_Exercise instructions_. Filter the records down to the lines that hold the word "which", and copy each of those lines.

_Items from a data source_.

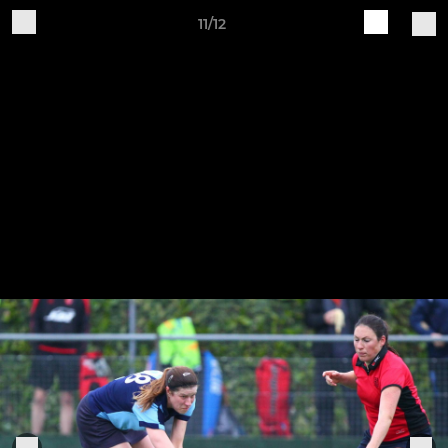
11/12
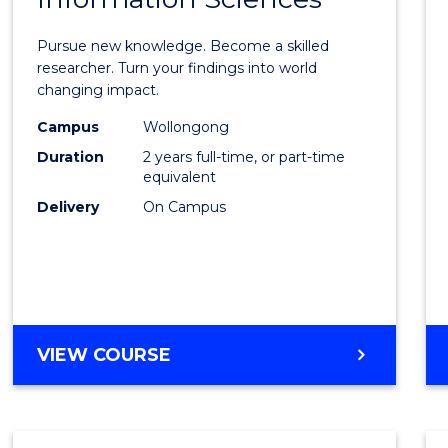
Philo
Facult
Pursue new knowledge. Become a skilled
of
researcher. Turn your findings into world
changing impact.
Engin
Campus
Wollongong
and
Duration
2 years full-time, or part-time
Infor
equivalent
Delivery
On Campus
Scien
to
Cours
Favour
MASTER
VIEW COURSE
OF
PHILOSOPHY-
FACULTY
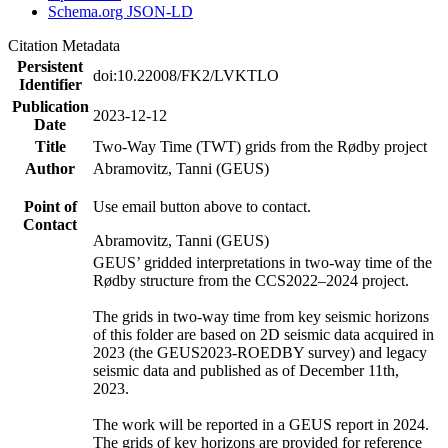
Schema.org JSON-LD
Citation Metadata
Persistent
doi:10.22008/FK2/LVKTLO
Identifier
Publication
2023-12-12
Date
Title
Two-Way Time (TWT) grids from the Rødby project
Author
Abramovitz, Tanni (GEUS)
Point of
Use email button above to contact.
Contact
Abramovitz, Tanni (GEUS)
GEUS’ gridded interpretations in two-way time of the
Rødby structure from the CCS2022–2024 project.
The grids in two-way time from key seismic horizons
of this folder are based on 2D seismic data acquired in
2023 (the GEUS2023-ROEDBY survey) and legacy
seismic data and published as of December 11th,
2023.
The work will be reported in a GEUS report in 2024.
The grids of key horizons are provided for reference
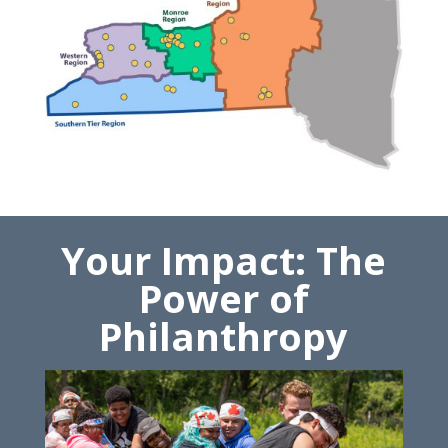
Your Impact: The
Power of
Philanthropy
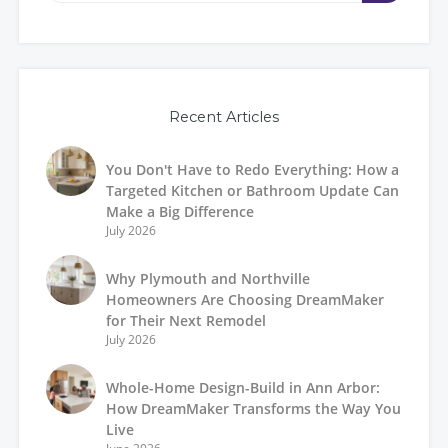
Recent Articles
You Don't Have to Redo Everything: How a
Targeted Kitchen or Bathroom Update Can
Make a Big Difference
July 2026
Why Plymouth and Northville
Homeowners Are Choosing DreamMaker
for Their Next Remodel
July 2026
Whole-Home Design-Build in Ann Arbor:
How DreamMaker Transforms the Way You
Live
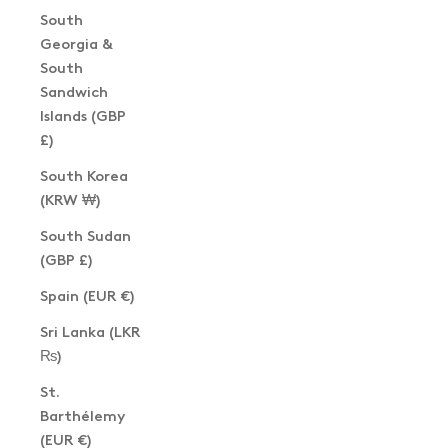
South
Georgia &
South
Sandwich
Islands (GBP
£)
South Korea
(KRW ₩)
South Sudan
(GBP £)
Spain (EUR €)
Sri Lanka (LKR
₨)
St.
Barthélemy
(EUR €)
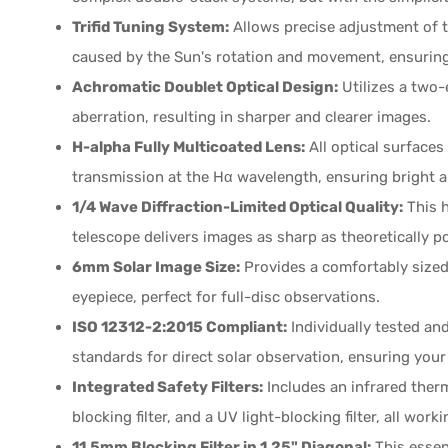
Trifid Tuning System:
Allows precise adjustment of t
caused by the Sun's rotation and movement, ensuring o
Achromatic Doublet Optical Design:
Utilizes a two-
aberration, resulting in sharper and clearer images.
H-alpha Fully Multicoated Lens:
All optical surfaces
transmission at the Hα wavelength, ensuring bright a
1/4 Wave Diffraction-Limited Optical Quality:
This h
telescope delivers images as sharp as theoretically po
6mm Solar Image Size:
Provides a comfortably sized 
eyepiece, perfect for full-disc observations.
ISO 12312-2:2015 Compliant:
Individually tested and
standards for direct solar observation, ensuring your
Integrated Safety Filters:
Includes an infrared therma
blocking filter, and a UV light-blocking filter, all wo
11.5mm Blocking Filter in 1.25" Diagonal:
This essent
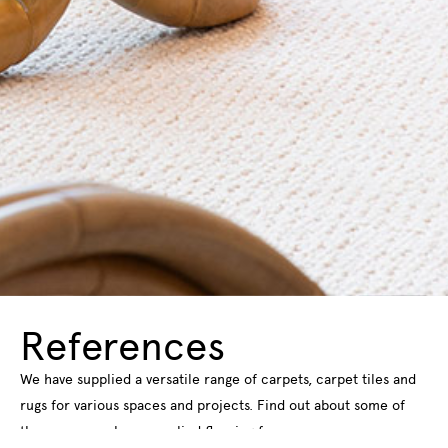
References
We have supplied a versatile range of carpets, carpet tiles and
rugs for various spaces and projects. Find out about some of
the spaces we have supplied flooring for.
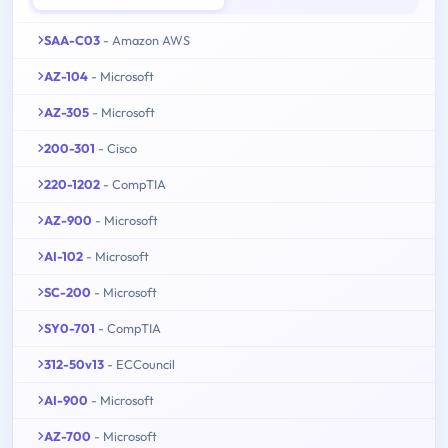
SAA-C03
- Amazon AWS
AZ-104
- Microsoft
AZ-305
- Microsoft
200-301
- Cisco
220-1202
- CompTIA
AZ-900
- Microsoft
AI-102
- Microsoft
SC-200
- Microsoft
SY0-701
- CompTIA
312-50v13
- ECCouncil
AI-900
- Microsoft
AZ-700
- Microsoft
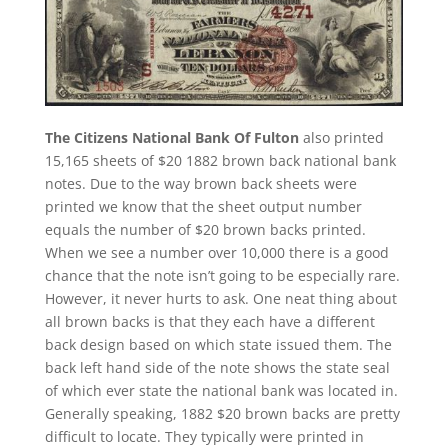
The Citizens National Bank Of Fulton
also printed
15,165 sheets of $20 1882 brown back national bank
notes. Due to the way brown back sheets were
printed we know that the sheet output number
equals the number of $20 brown backs printed.
When we see a number over 10,000 there is a good
chance that the note isn’t going to be especially rare.
However, it never hurts to ask. One neat thing about
all brown backs is that they each have a different
back design based on which state issued them. The
back left hand side of the note shows the state seal
of which ever state the national bank was located in.
Generally speaking, 1882 $20 brown backs are pretty
difficult to locate. They typically were printed in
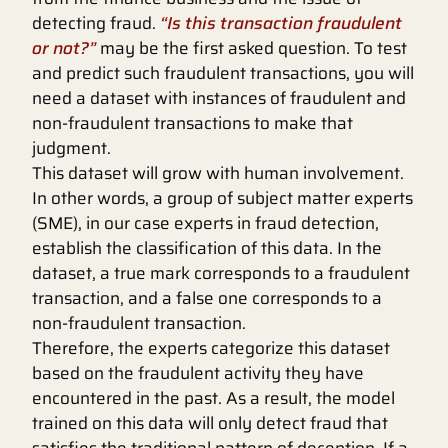
detecting fraud.
“Is this transaction fraudulent
or not?”
may be the first asked question. To test
and predict such fraudulent transactions, you will
need a dataset with instances of fraudulent and
non-fraudulent transactions to make that
judgment.
This dataset will grow with human involvement.
In other words, a group of subject matter experts
(SME), in our case experts in fraud detection,
establish the classification of this data. In the
dataset, a true mark corresponds to a fraudulent
transaction, and a false one corresponds to a
non-fraudulent transaction.
Therefore, the experts categorize this dataset
based on the fraudulent activity they have
encountered in the past. As a result, the model
trained on this data will only detect fraud that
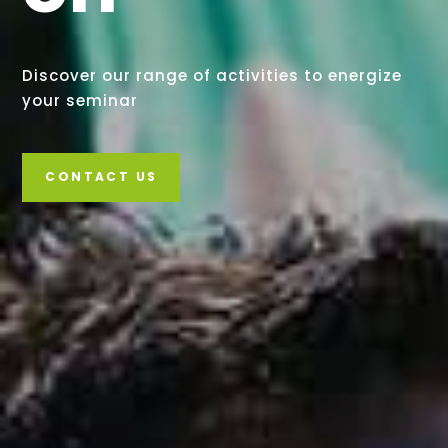
Discover our range of activities to energize
your seminar
CONTACT US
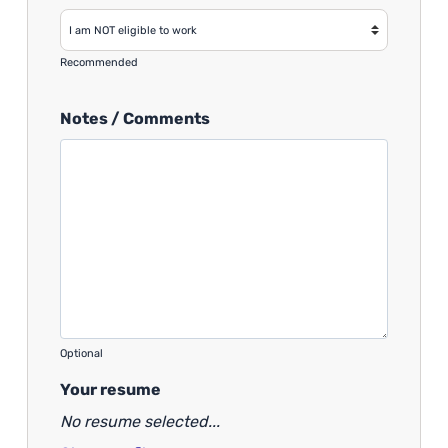
Recommended
Notes / Comments
Optional
Your resume
No resume selected...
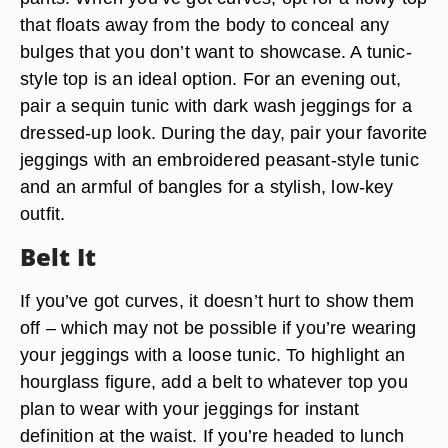
that floats away from the body to conceal any
bulges that you don’t want to showcase. A tunic-
style top is an ideal option. For an evening out,
pair a sequin tunic with dark wash jeggings for a
dressed-up look. During the day, pair your favorite
jeggings with an embroidered peasant-style tunic
and an armful of bangles for a stylish, low-key
outfit.
Belt It
If you’ve got curves, it doesn’t hurt to show them
off – which may not be possible if you’re wearing
your jeggings with a loose tunic. To highlight an
hourglass figure, add a belt to whatever top you
plan to wear with your jeggings for instant
definition at the waist. If you’re headed to lunch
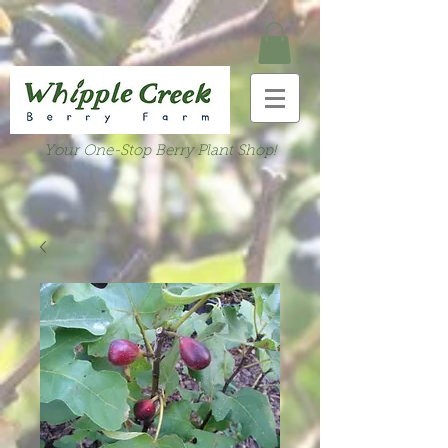
Your One-Stop Berry Plant Shop!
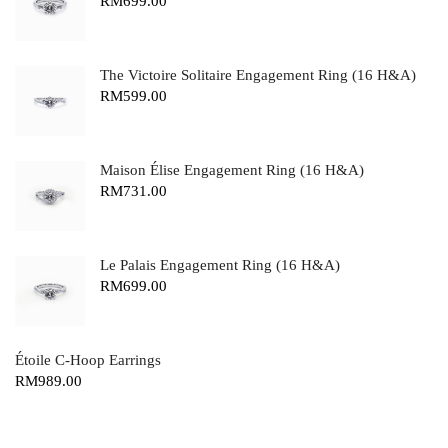
RM
699.00
The Victoire Solitaire Engagement Ring (16 H&A)
RM
599.00
Maison Élise Engagement Ring (16 H&A)
RM
731.00
Le Palais Engagement Ring (16 H&A)
RM
699.00
Étoile C-Hoop Earrings
RM
989.00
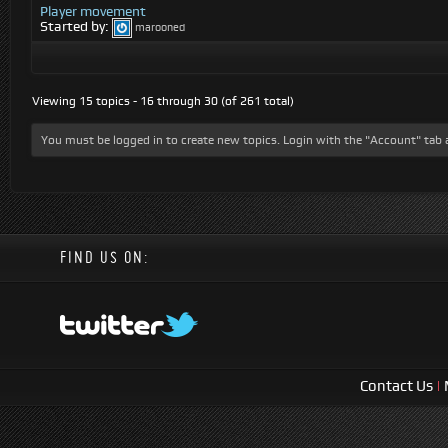
Player movement
Started by:
marooned
Viewing 15 topics - 16 through 30 (of 261 total)
You must be logged in to create new topics. Login with the "Account" tab 
FIND US ON:
Contact Us
|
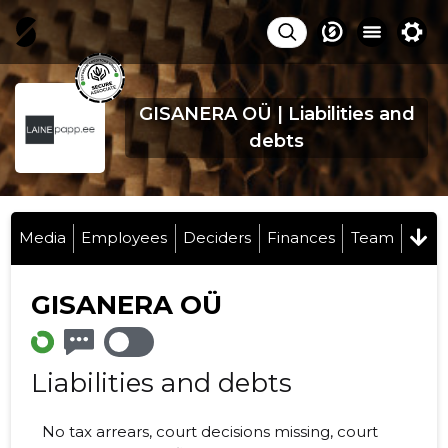
GISANERA OÜ | Liabilities and
debts
Media
Employees
Deciders
Finances
Team
GISANERA OÜ
Liabilities and debts
No tax arrears, court decisions missing, court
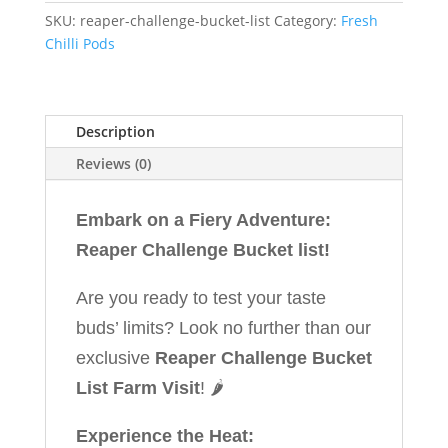
SKU:
reaper-challenge-bucket-list
Category:
Fresh
Chilli Pods
Description
Reviews (0)
Embark on a Fiery Adventure:
Reaper Challenge Bucket list!
Are you ready to test your taste
buds’ limits? Look no further than our
exclusive
Reaper Challenge Bucket
List Farm Visit
! 🌶️
Experience the Heat:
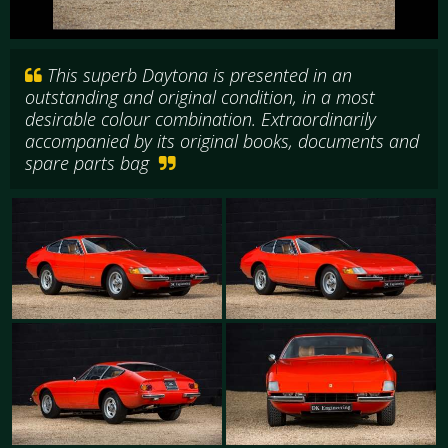
This superb Daytona is presented in an
outstanding and original condition, in a most
desirable colour combination. Extraordinarily
accompanied by its original books, documents and
spare parts bag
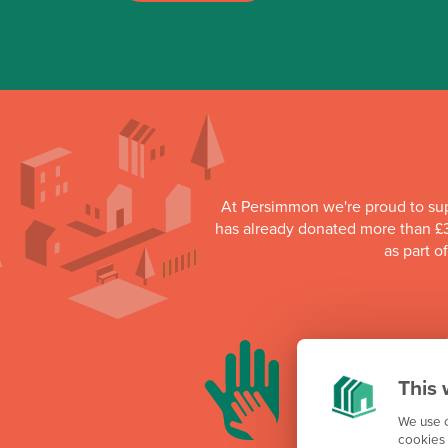
At Persimmon we're proud to su
has already donated more than £3
as part o
This 
We use c
cookies 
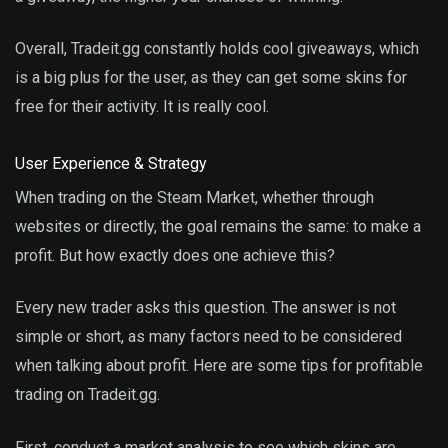
Overall, Tradeit.gg constantly holds cool giveaways, which
is a big plus for the user, as they can get some skins for
free for their activity. It is really cool.
User Experience & Strategy
When trading on the Steam Market, whether through
websites or directly, the goal remains the same: to make a
profit. But how exactly does one achieve this?
Every new trader asks this question. The answer is not
simple or short, as many factors need to be considered
when talking about profit. Here are some tips for profitable
trading on Tradeit.gg.
First, conduct a market analysis to see which skins are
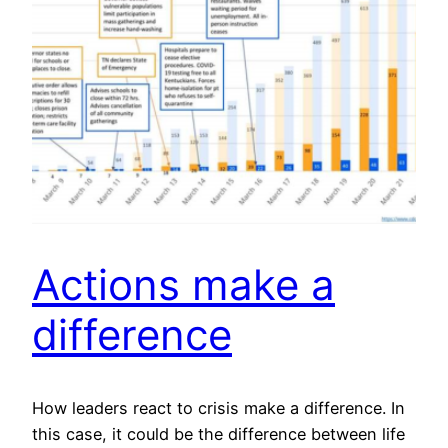
Actions make a
difference
How leaders react to crisis make a difference. In
this case, it could be the difference between life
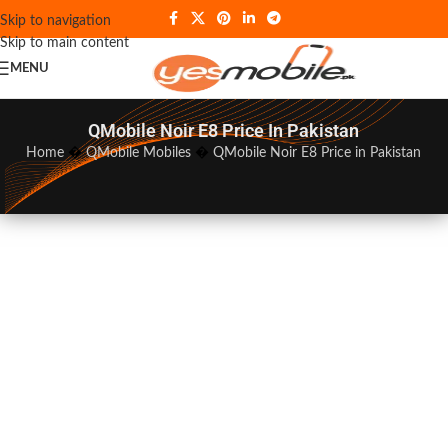
Skip to navigation
Skip to main content
MENU
QMobile Noir E8 Price In Pakistan
Home
�
QMobile Mobiles
�
QMobile Noir E8 Price in Pakistan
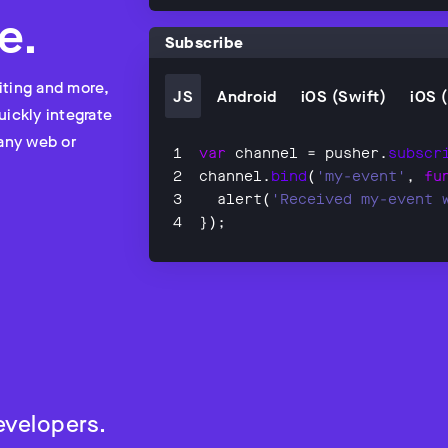
e.
Subscribe
iting and more,
JS
Android
iOS (Swift)
iOS 
uickly integrate
 any web or
var
 channel = pusher.
subscr
channel.
bind
(
'my-event'
, 
fu
  alert(
'Received my-event 
});
evelopers.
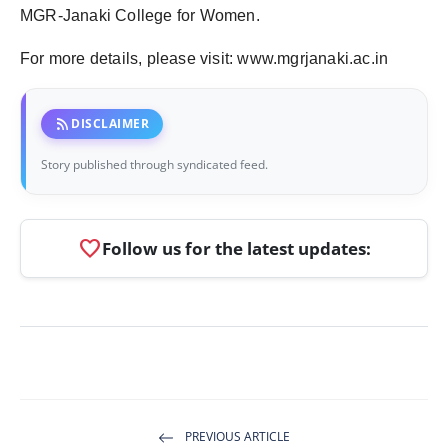
MGR-Janaki College for Women.
For more details, please visit: www.mgrjanaki.ac.in
rss_feed
DISCLAIMER
Story published through syndicated feed.
favorite
Follow us for the latest updates:
PREVIOUS ARTICLE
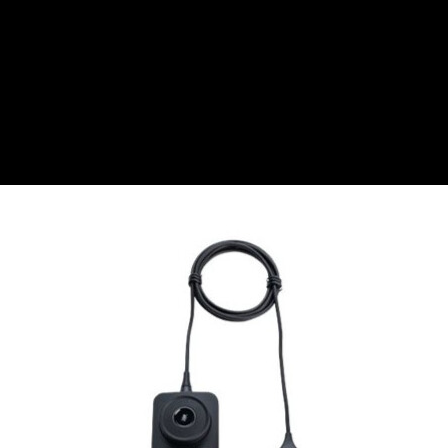
CZK
Czech koruna
DKK
Danish Krona
GBP
Sterling
HUF
Hungarian Forint
ISK
Icelandic Króna
NOK
Norwegian Krone
PLN
Polish złoty
RON
Romanian leu
RSD
Serbian Dinar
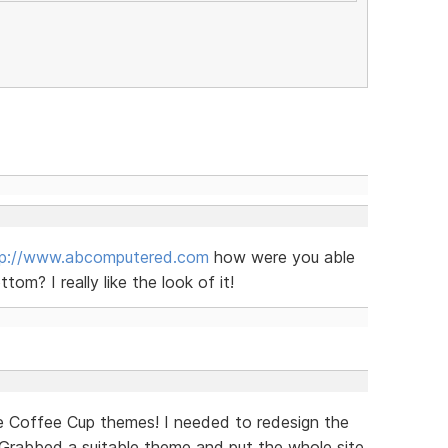
tp://www.abcomputered.com
how were you able
om? I really like the look of it!
e Coffee Cup themes! I needed to redesign the
. Grabbed a suitable theme and put the whole site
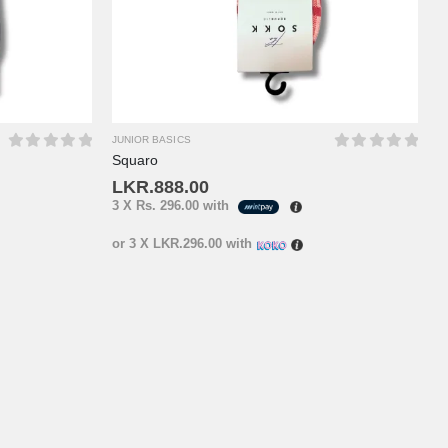
JUNIOR BASICS
Squaro
0
out of 5
0
out of 5
LKR.
888.00
3 X
Rs. 296.00
with
or 3 X
LKR.296.00
with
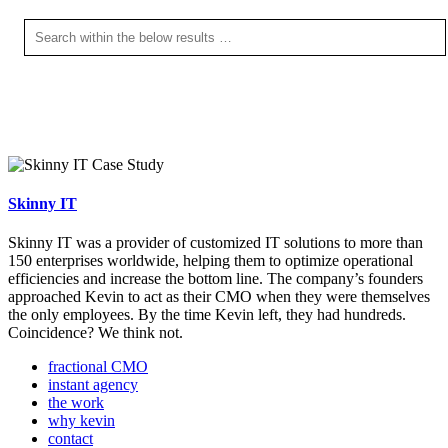
Skinny IT
Skinny IT was a provider of customized IT solutions to more than
150 enterprises worldwide, helping them to optimize operational
efficiencies and increase the bottom line. The company’s founders
approached Kevin to act as their CMO when they were themselves
the only employees. By the time Kevin left, they had hundreds.
Coincidence? We think not.
fractional CMO
instant agency
the work
why kevin
contact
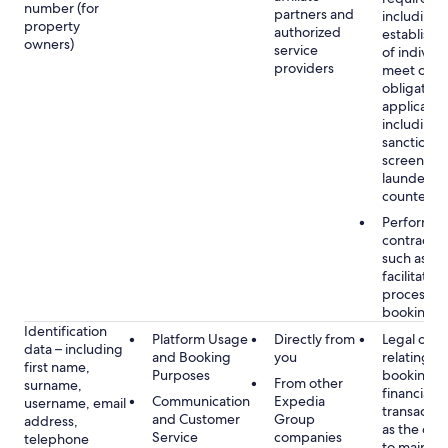
number (for
partners and
including 
property
authorized
establish i
owners)
service
of individu
providers
meet our
obligation
applicable
including
sanctions
screening
launderin
counterte
Performan
contract w
such as to
facilitate 
process y
booking(s)
Identification
Platform Usage
Directly from
Legal obli
data – including
and Booking
you
relating to
first name,
Purposes
booking a
From other
surname,
financial
Communication
Expedia
username, email
transactio
and Customer
Group
address,
as the obl
Service
companies
telephone
to maintai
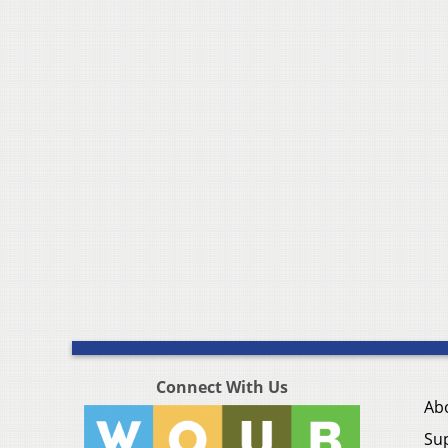
Connect With Us
Ab
Su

_Response area_.
back design based on which state issued them. The
of which ever state the national bank was located in.
off – which may not be possible if you’re wearing
Overall, Tradeit.gg constantly holds cool giveaways, which
First, conduct a market analysis to see which skins are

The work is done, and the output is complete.